Зато другой заместитель начальника Бабушкин мог и насмешить, и озадачить. Он открыто и беззастенчиво нахваливал своего шефа. Зайдёт в комнату, закурить попросит. Головой покачает, скажет:
— Бесчувственный вы, ребята, народ. Даже не знаете, с кем вас судьба столкнула.
Конструкторы оторвутся от чертежей, рейсфедеры в коробки положат. На лицах — недоумение.
Бабушкин продолжает:
— Счастье работать с таким шефом! Талантлив, как Бог!
Смельчак какой-нибудь подаст голос:
— А в чём проявляется талант шефа?
— Святая простота! — всплеснёт руками Бабушкин. — Вам всё растолкуй и в рот положи!

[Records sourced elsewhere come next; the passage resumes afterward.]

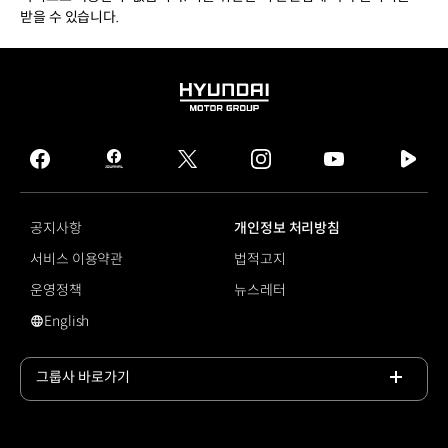
받을 수 있습니다.
HYUNDAI
MOTOR
GROUP
facebook
hmg
twitter
instagram
youtube
naver
journal
tv
facebook
공지사항
개인정보 처리방침
서비스 이용약관
법적고지
운영정책
뉴스레터
English
영문 사이트로 이동
그룹사 바로가기
목록
열기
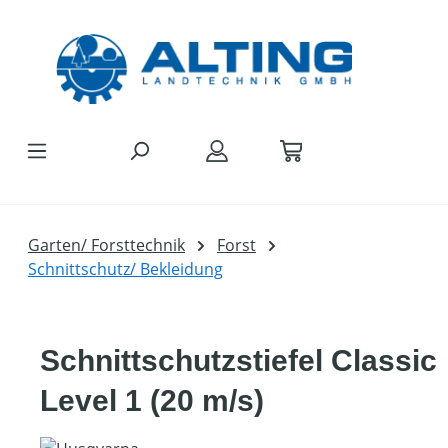
Zum Hauptinhalt springen
Garten/ Forsttechnik
Forst
Schnittschutz/ Bekleidung
Schnittschutzstiefel Classic
Level 1 (20 m/s)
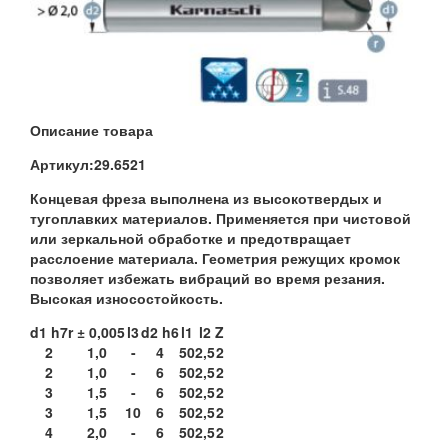
Описание товара
Артикул:
29.6521
Концевая фреза выполнена из высокотвердых и
тугоплавких материалов. Применяется при чистовой
или зеркальной обработке и предотвращает
расслоение материала. Геометрия режущих кромок
позволяет избежать вибраций во время резания.
Высокая износостойкость.
d1 h7
r ± 0,005
l3
d2 h6
l1
l2
Z
2
1,0
-
4
50
2,5
2
2
1,0
-
6
50
2,5
2
3
1,5
-
6
50
2,5
2
3
1,5
10
6
50
2,5
2
4
2,0
-
6
50
2,5
2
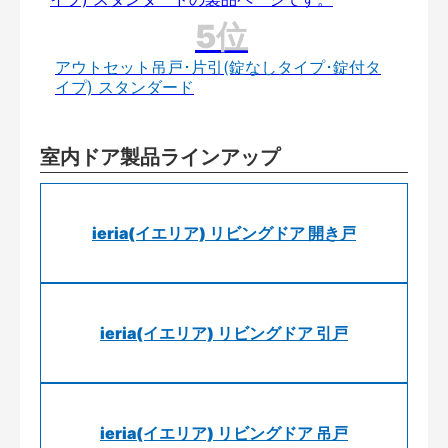
アウトセット吊戸･片引(錠なしタイプ･錠付タ
イプ) スタンダード
室内ドア製品ラインアップ
ieria(イエリア) リビングドア 開き戸
ieria(イエリア) リビングドア 引戸
ieria(イエリア) リビングドア 吊戸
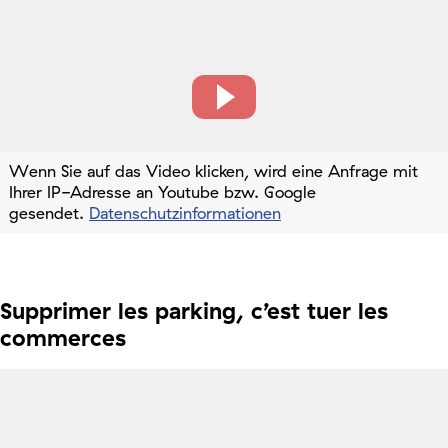
Wenn Sie auf das Video klicken, wird eine Anfrage mit
Ihrer IP-Adresse an Youtube bzw. Google
gesendet.
Datenschutzinformationen
Supprimer les parking, c’est tuer les
commerces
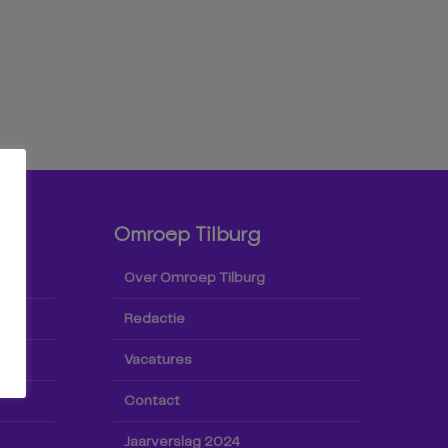
Omroep Tilburg
Over Omroep Tilburg
Redactie
Vacatures
Contact
Jaarverslag 2024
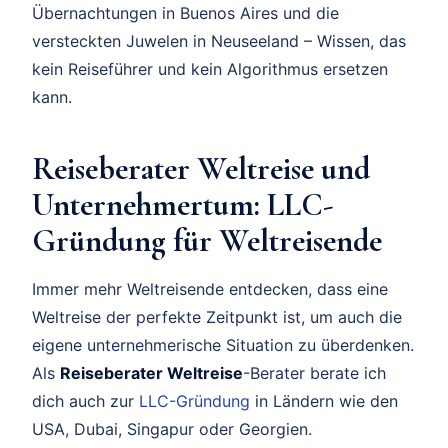
Übernachtungen in Buenos Aires und die
versteckten Juwelen in Neuseeland – Wissen, das
kein Reiseführer und kein Algorithmus ersetzen
kann.
Reiseberater Weltreise und
Unternehmertum: LLC-
Gründung für Weltreisende
Immer mehr Weltreisende entdecken, dass eine
Weltreise der perfekte Zeitpunkt ist, um auch die
eigene unternehmerische Situation zu überdenken.
Als
Reiseberater Weltreise
-Berater berate ich
dich auch zur
LLC-Gründung
in Ländern wie den
USA, Dubai, Singapur oder Georgien.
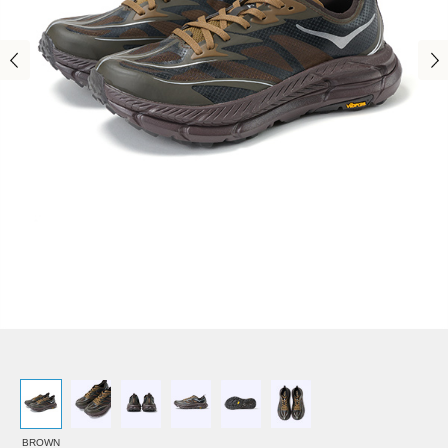
BROWN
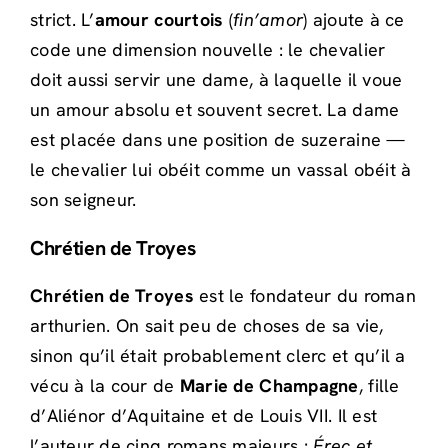
strict. L’
amour courtois
(
fin’amor
) ajoute à ce
code une dimension nouvelle : le chevalier
doit aussi servir une dame, à laquelle il voue
un amour absolu et souvent secret. La dame
est placée dans une position de suzeraine —
le chevalier lui obéit comme un vassal obéit à
son seigneur.
Chrétien de Troyes
Chrétien de Troyes
est le fondateur du roman
arthurien. On sait peu de choses de sa vie,
sinon qu’il était probablement clerc et qu’il a
vécu à la cour de
Marie de Champagne
, fille
d’Aliénor d’Aquitaine et de Louis VII. Il est
l’auteur de cinq romans majeurs :
Érec et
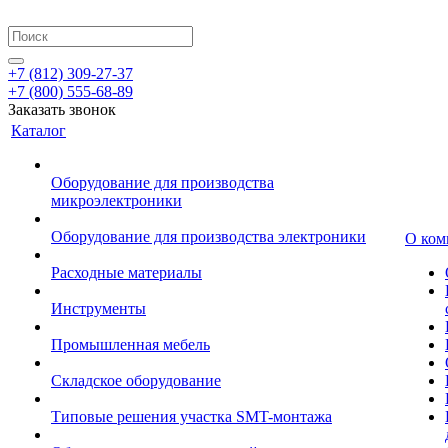
+7 (812) 309-27-37
+7 (800) 555-68-89
Заказать звонок
Каталог
Оборудование для производства
микроэлектроники
Оборудование для производства электроники
О ком
Расходные материалы
Инструменты
Промышленная мебель
Складское оборудование
Типовые решения участка SMT-монтажа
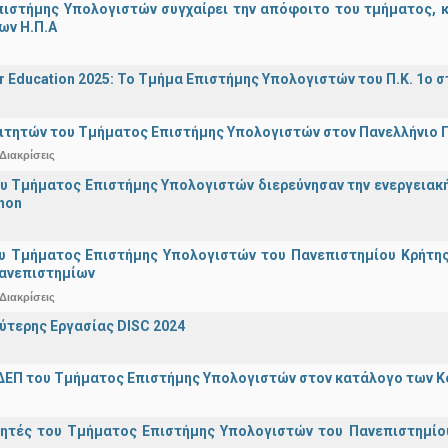
ιστήμης Υπολογιστών συγχαίρει την απόφοιτο του τμήματος, κα
ων Η.Π.Α
r Education 2025: Το Τμήμα Επιστήμης Υπολογιστών του Π.Κ. 1ο σ
ιτητών του Τμήματος Επιστήμης Υπολογιστών στον Πανελλήνιο
Διακρίσεις
υ Τμήματος Επιστήμης Υπολογιστών διερεύνησαν την ενεργειακ
hon
υ Τμήματος Επιστήμης Υπολογιστών του Πανεπιστημίου Κρήτης σ
Πανεπιστημίων
Διακρίσεις
ύτερης Εργασίας DISC 2024
ΔΕΠ του Τμήματος Επιστήμης Υπολογιστών στον κατάλογο των 
γητές του Τμήματος Επιστήμης Υπολογιστών του Πανεπιστημίο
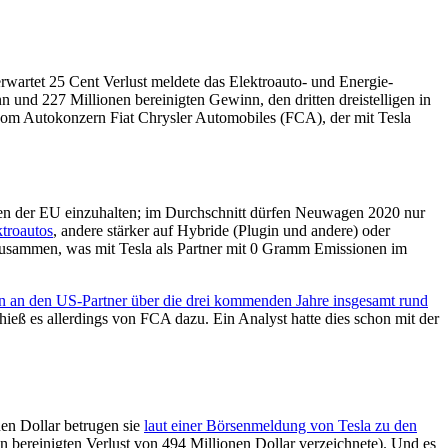
erwartet 25 Cent Verlust meldete das Elektroauto- und Energie-
d 227 Millionen bereinigten Gewinn, den dritten dreistelligen in
 vom Autokonzern Fiat Chrysler Automobiles (FCA), der mit Tesla
ften der EU einzuhalten; im Durchschnitt dürfen Neuwagen 2020 nur
troautos
, andere stärker auf Hybride (Plugin und andere) oder
 zusammen, was mit Tesla als Partner mit 0 Gramm Emissionen im
rn an den US-Partner über die drei kommenden Jahre insgesamt rund
ieß es allerdings von FCA dazu. Ein Analyst hatte dies schon mit der
nen Dollar betrugen sie
laut einer Börsenmeldung von Tesla zu den
n bereinigten Verlust von 494 Millionen Dollar verzeichnete). Und es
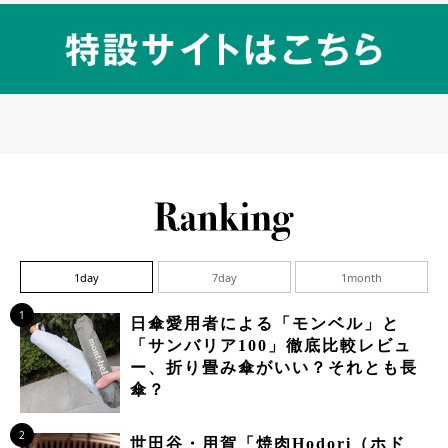
1day
7day
1month
1
日傘愛用者による「モンベル」と
「サンバリア100」徹底比較レビュ
ー、折り畳み傘がいい？それとも長
傘？
2
世田谷・用賀「焼肉Hodori（ホド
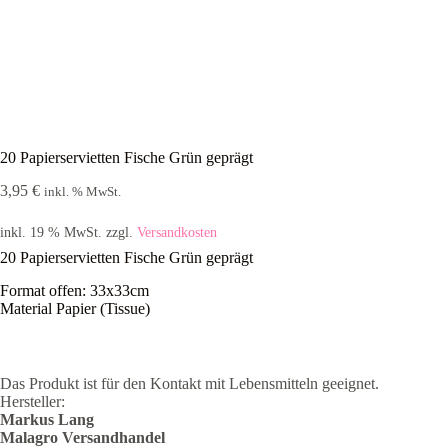
20 Papierservietten Fische Grün geprägt
3,95
€
inkl. % MwSt.
inkl. 19 % MwSt.
zzgl.
Versandkosten
20 Papierservietten Fische Grün geprägt
Format offen: 33x33cm
Material Papier (Tissue)
Das Produkt ist für den Kontakt mit Lebensmitteln geeignet.
Hersteller:
Markus Lang
Malagro Versandhandel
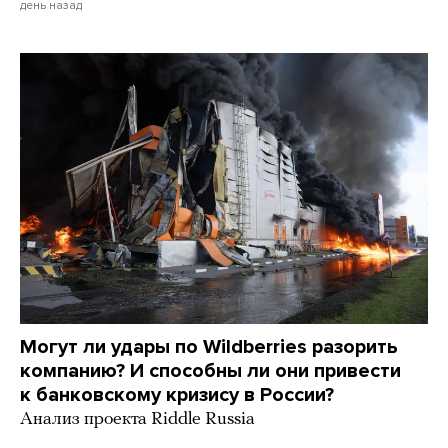
день назад
Могут ли удары по Wildberries разорить
компанию? И способны ли они привести
к банковскому кризису в России?
Анализ проекта Riddle Russia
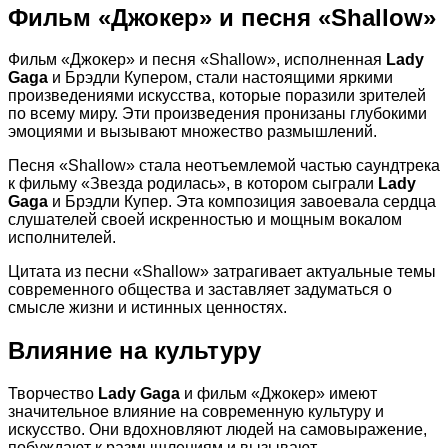
Фильм «Джокер» и песня «Shallow»
Фильм «Джокер» и песня «Shallow», исполненная
Lady
Gaga
и Брэдли Купером, стали настоящими яркими
произведениями искусства, которые поразили зрителей
по всему миру. Эти произведения пронизаны глубокими
эмоциями и вызывают множество размышлений.
Песня «Shallow» стала неотъемлемой частью саундтрека
к фильму «Звезда родилась», в котором сыграли
Lady
Gaga
и Брэдли Купер. Эта композиция завоевала сердца
слушателей своей искренностью и мощным вокалом
исполнителей.
Цитата из песни «Shallow» затрагивает актуальные темы
современного общества и заставляет задуматься о
смысле жизни и истинных ценностях.
Влияние на культуру
Творчество
Lady Gaga
и фильм «Джокер» имеют
значительное влияние на современную культуру и
искусство. Они вдохновляют людей на самовыражение,
побуждают к размышлениям и вызывают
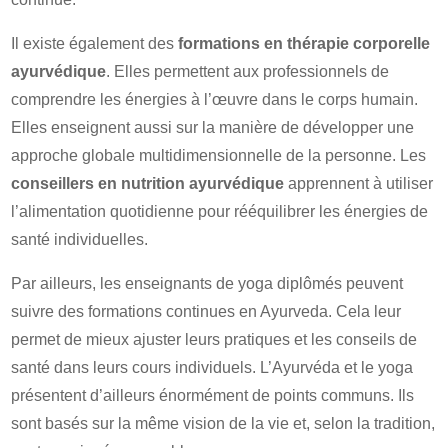
Il existe également des
formations en thérapie corporelle
ayurvédique
. Elles permettent aux professionnels de
comprendre les énergies à l’œuvre dans le corps humain.
Elles enseignent aussi sur la manière de développer une
approche globale multidimensionnelle de la personne. Les
conseillers en nutrition ayurvédique
apprennent à utiliser
l’alimentation quotidienne pour rééquilibrer les énergies de
santé individuelles.
Par ailleurs, les enseignants de yoga diplômés peuvent
suivre des formations continues en Ayurveda. Cela leur
permet de mieux ajuster leurs pratiques et les conseils de
santé dans leurs cours individuels. L’Ayurvéda et le yoga
présentent d’ailleurs énormément de points communs. Ils
sont basés sur la même vision de la vie et, selon la tradition,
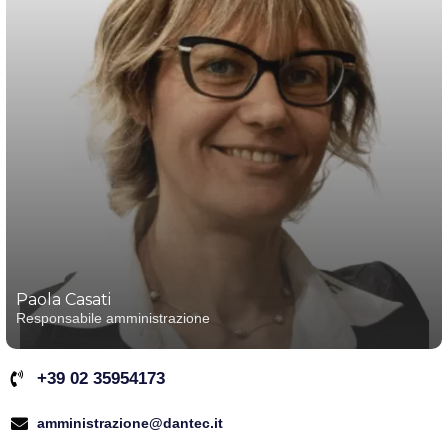
Paola Casati
Responsabile amministrazione
+39 02 35954173
amministrazione@dantec.it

С тем и выйдет из комнаты.
Бабушкин — не чета Шапченко! — делами занимался. Бумаги подписывал, договора, планы утверждал; волынку не тянул, службу правил весело. Красное словцо любил, афоризмы. Бухгалтерскую ведомость подписывая, скажет: «Учёт — социализм». Почётная грамота, благодарность кому — тоже присовокупит: «Материальный стимул моральным подкреплять надо». Русского интеллигента из прошлого столетия чем-то напоминал. Ногти в большом порядке содержал, голоса не повышал, а если недоволен чем — скажет: «Вы, сударь, здесь промашку дали: не спросясь броду, сунулись в воду».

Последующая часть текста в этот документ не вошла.